In a recent study by one researcher, the UCLA / Caltech team has shown that it can produce small molecules such as hormones and medications no less than 30 minutes. It was a few hours before, and even less.
The group used technique called microelectric diffraction (MicroED), which learned the 3-D molecules, especially proteins, in the past century. In this new study, researchers have shown that this technique can be used for small molecules, and that this process takes much less time than is expected. In contrast to some of the methods, some of them are the salt grains of growing crystals – this method can work with the powder mill starting from the mill, and sometimes even boxing, as the new study shows.
"We've taken the lowest sand specimens and have taken them at any time," says chemistry professor Caltech Brian Stolz, co-author of a new study published in the magazine. ACS Central Science. "When I saw the results for the first time, my work lay on the floor." In the original edition of Chemrxiv's print server, in mid-October, it contained more than 35,000 views.
The method works best on small molecular models, when the specimens look simple powder, they actually contain about a billion times smaller crystals than dust. Researchers knew about these hidden microcrysts, but did not realize that they could easily open the crystalline molecular structure through MicroED. "People do not think how often microscopes are in powder specimens," says Stolz. "It's like science fiction, and I think it's going to be my life, and these structures can be seen in powders."
There are consequences for chemists who want to detect the structure of small molecules, whose results are determined to be less than about 900 daltons. (A dallon is the mass of the hydrogen atom.) These small compounds include some of the chemicals found in nature, some biological substances such as hormones, and some therapeutic preparations. Potentially add-ons of the MicroED's structured methodology include drug detection, criminal laboratory analysis, medical testing, and more. For example, according to Stolz, the method can be used by athletes to test the most effective productivity, but only the number of chemicals.
"The slowest step in the production of new molecules determines the structure of the product as it promotes organic chemistry by revolution," said Kertic Victor and Elizabeth Atkins, professor of chemistry, Robert Grabbs, and Nobel Prize winner in chemistry in 2005, who did not take part in the study. "The last major breakthrough in defining the structure was by nuclear magnetic resonance spectroscopy, which was introduced by Robert Roberts in Caltex in the late 1960s."
Like other synthetic chemists, Stoltz and its team are trying to figure out how to collect chemicals from the main materials in the laboratory. Their laboratory prioritizes natural small molecules, such as beta-lactam family, which extracts of compounds belonging to penicillins. In order to make these chemicals, they must determine the structure of the molecules in their reactions – to see if intermediate molecules and end products are in the right path.
One of the ways to do this is an X-ray crystallography that contains X-rays that separate the chemical from the atoms.
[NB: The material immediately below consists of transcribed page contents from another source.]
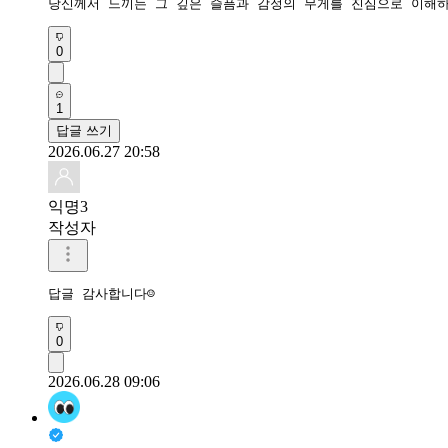
당신께서 느끼는 그 깊은 슬픔과 감정의 무게를 진심으로 이해하
0
1
답글 쓰기
2026.06.27 20:58
익명3
작성자
답글 감사합니다☺
0
2026.06.28 09:06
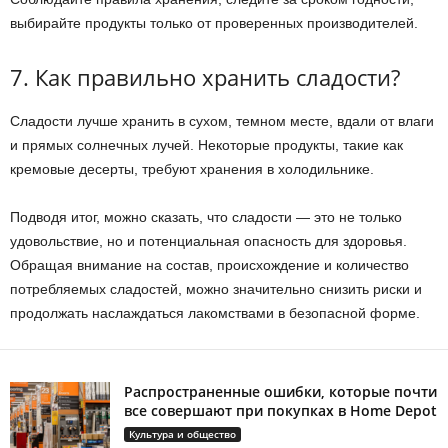
выбирайте продукты только от проверенных производителей.
7. Как правильно хранить сладости?
Сладости лучше хранить в сухом, темном месте, вдали от влаги
и прямых солнечных лучей. Некоторые продукты, такие как
кремовые десерты, требуют хранения в холодильнике.
Подводя итог, можно сказать, что сладости — это не только
удовольствие, но и потенциальная опасность для здоровья.
Обращая внимание на состав, происхождение и количество
потребляемых сладостей, можно значительно снизить риски и
продолжать наслаждаться лакомствами в безопасной форме.
Распространенные ошибки, которые почти
все совершают при покупках в Home Depot
Культура и общество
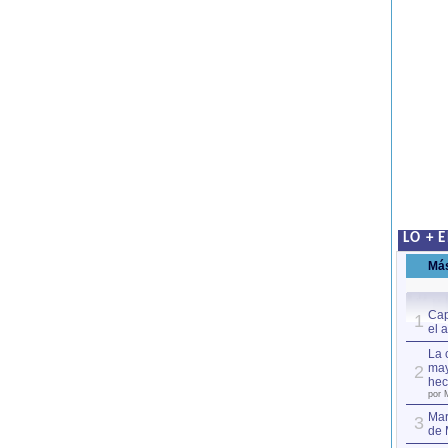
LO + 
Má
Cap
1
el 
La 
may
2
hec
por 
Mar
3
de 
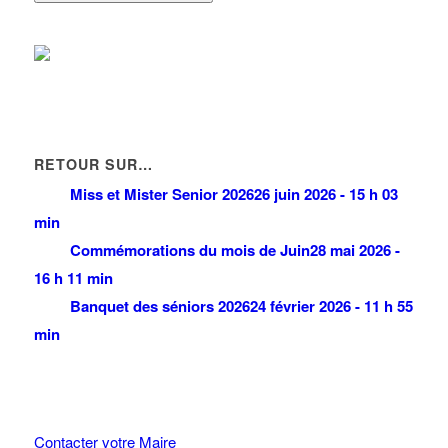
RETOUR SUR…
Miss et Mister Senior 2026
26 juin 2026 - 15 h 03
min
Commémorations du mois de Juin
28 mai 2026 -
16 h 11 min
Banquet des séniors 2026
24 février 2026 - 11 h 55
min
Contacter votre Maire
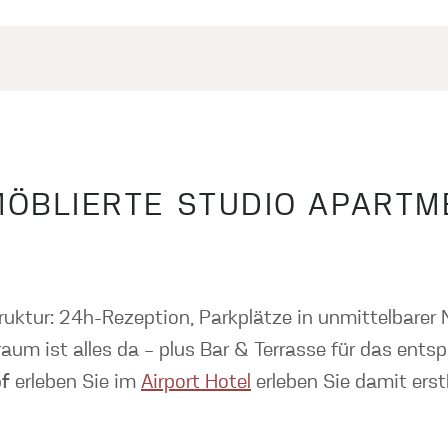
MÖBLIERTE STUDIO APARTM
rastruktur: 24h-Rezeption, Parkplätze in unmittelbar
aum ist alles da – plus Bar & Terrasse für das ents
of
erleben Sie im
Airport Hotel
erleben Sie damit ers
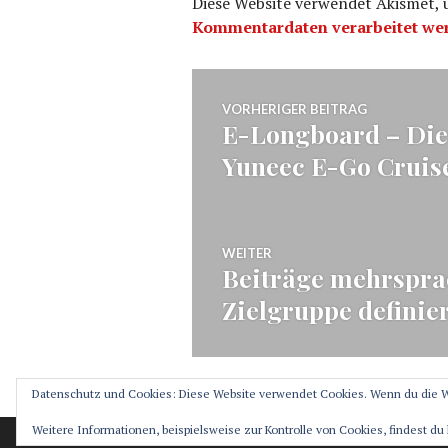
Diese Website verwendet Akismet,
Kommentardaten verarbeitet we
Beitragsnavig
VORHERIGER BEITRAG
E-Longboard – Die 
Vorheriger
Yuneec E-Go Cruise
Beitrag:
WEITER
Beiträge mehrsprac
Nächster
Zielgruppe definie
Beitrag:
Datenschutz und Cookies: Diese Website verwendet Cookies. Wenn du die W
Weitere Informationen, beispielsweise zur Kontrolle von Cookies, findest du 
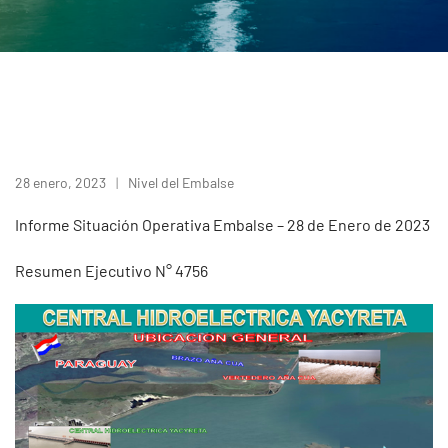
28 enero, 2023
Nivel del Embalse
Informe Situación Operativa Embalse – 28 de Enero de 2023
Resumen Ejecutivo N° 4756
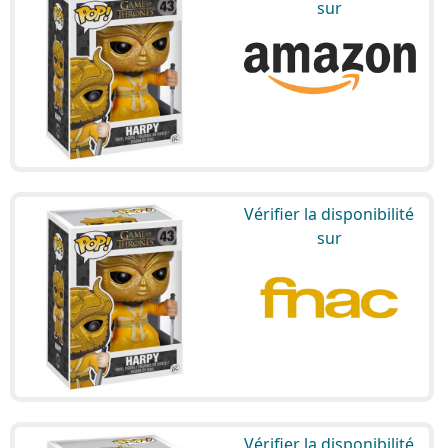
sur
Vérifier la disponibilité
sur
Vérifier la disponibilité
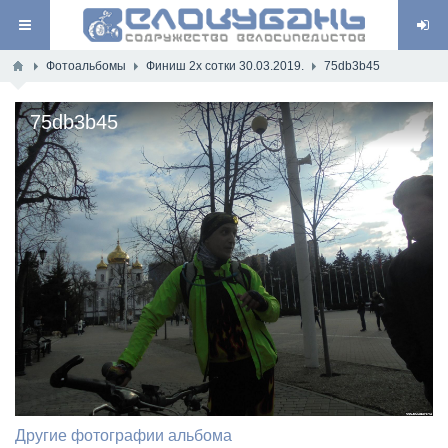
Фотоальбомы
Финиш 2х сотки 30.03.2019.
75db3b45
75db3b45
Другие фотографии альбома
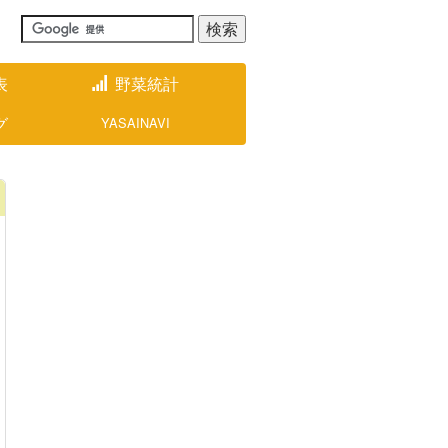
表
野菜統計
グ
YASAINAVI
The diffracting X-rays sample shows the 3-D structure of the targeted chemistry. Often this method is used to solve the structure of large molecules, such as complex membrane proteins, but also to small molecules. The problem is that to do this, the chemist needs to build a well-sized three-dimensional particle, which is not always easy. Stolz says: "Once I tried to get the right crystal for one of my models.
Another reliable method is that crystals are not needed, but require a large number of NMR (nuclear magnetic resonance) patterns. NMR also provides indirect structural information.
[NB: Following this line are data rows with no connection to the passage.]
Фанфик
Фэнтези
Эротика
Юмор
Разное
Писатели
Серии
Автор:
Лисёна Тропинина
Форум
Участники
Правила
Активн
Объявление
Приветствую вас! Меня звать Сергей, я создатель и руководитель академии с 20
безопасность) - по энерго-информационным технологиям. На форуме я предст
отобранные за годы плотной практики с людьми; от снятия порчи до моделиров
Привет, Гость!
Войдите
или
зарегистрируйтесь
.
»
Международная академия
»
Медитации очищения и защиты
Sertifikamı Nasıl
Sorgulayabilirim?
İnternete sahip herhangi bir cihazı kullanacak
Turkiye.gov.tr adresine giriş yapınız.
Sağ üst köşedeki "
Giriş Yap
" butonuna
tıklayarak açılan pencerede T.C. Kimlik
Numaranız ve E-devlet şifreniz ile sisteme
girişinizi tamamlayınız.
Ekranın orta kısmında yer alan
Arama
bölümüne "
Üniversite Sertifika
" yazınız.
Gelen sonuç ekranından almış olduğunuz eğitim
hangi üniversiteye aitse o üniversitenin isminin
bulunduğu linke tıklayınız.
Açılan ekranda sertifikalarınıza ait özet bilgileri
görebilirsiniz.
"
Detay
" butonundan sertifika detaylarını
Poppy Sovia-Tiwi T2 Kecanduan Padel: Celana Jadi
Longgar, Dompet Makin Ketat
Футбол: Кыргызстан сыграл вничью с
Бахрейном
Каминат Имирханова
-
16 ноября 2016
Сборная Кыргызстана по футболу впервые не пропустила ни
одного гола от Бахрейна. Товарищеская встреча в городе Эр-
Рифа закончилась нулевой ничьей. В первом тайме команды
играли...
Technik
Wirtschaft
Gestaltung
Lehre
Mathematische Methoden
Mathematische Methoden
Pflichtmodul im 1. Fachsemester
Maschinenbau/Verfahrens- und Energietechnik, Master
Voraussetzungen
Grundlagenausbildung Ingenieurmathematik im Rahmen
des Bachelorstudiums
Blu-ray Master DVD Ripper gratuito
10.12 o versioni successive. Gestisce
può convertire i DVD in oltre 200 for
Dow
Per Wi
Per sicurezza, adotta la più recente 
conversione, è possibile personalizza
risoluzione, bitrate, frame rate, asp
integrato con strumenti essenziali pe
Previously, trace elements are similar to X-ray crystals, but they use electrons instead of x-rays – are mainly used in crystalline proteins rather than in small molecules. The author of the UCLA's electronic crystal graphics author, author Tamer Honsen, began working on Howard Hughes Medical Institute in Virginia, for the production of proteins for MicroED technology. After moving to UCLA, he began to think about the use of the method in small molecules. With Caltech.
"Tumor has been used with this protein technique and they can only work occasionally using powdered specimens of proteins," says Jose Nelson, Associate Professor of the Department of Chemistry and Biochemistry UCLA (PhD & # 13). "In my opinion, because these crystals did not have to grow, I realized that we could inject this method into a new class of molecules that would have a wider effect on all types. chemistry
The team tested several different properties, never attempted to crystallize and was able to detect their structures thanks to their extensive microcrystals. They managed to obtain designs for Tylenol and Advil drugs, and they were able to identify specific structures from the powder mixture of four chemicals.
The UCLA / Caltech group hopes that this will be a daily routine in chemistry labs.
"Our labs have pupils and post-doctors who make new and unique molecular laws daily," says Stolz. "Now we can quickly determine if they can change their synthetic chemistry."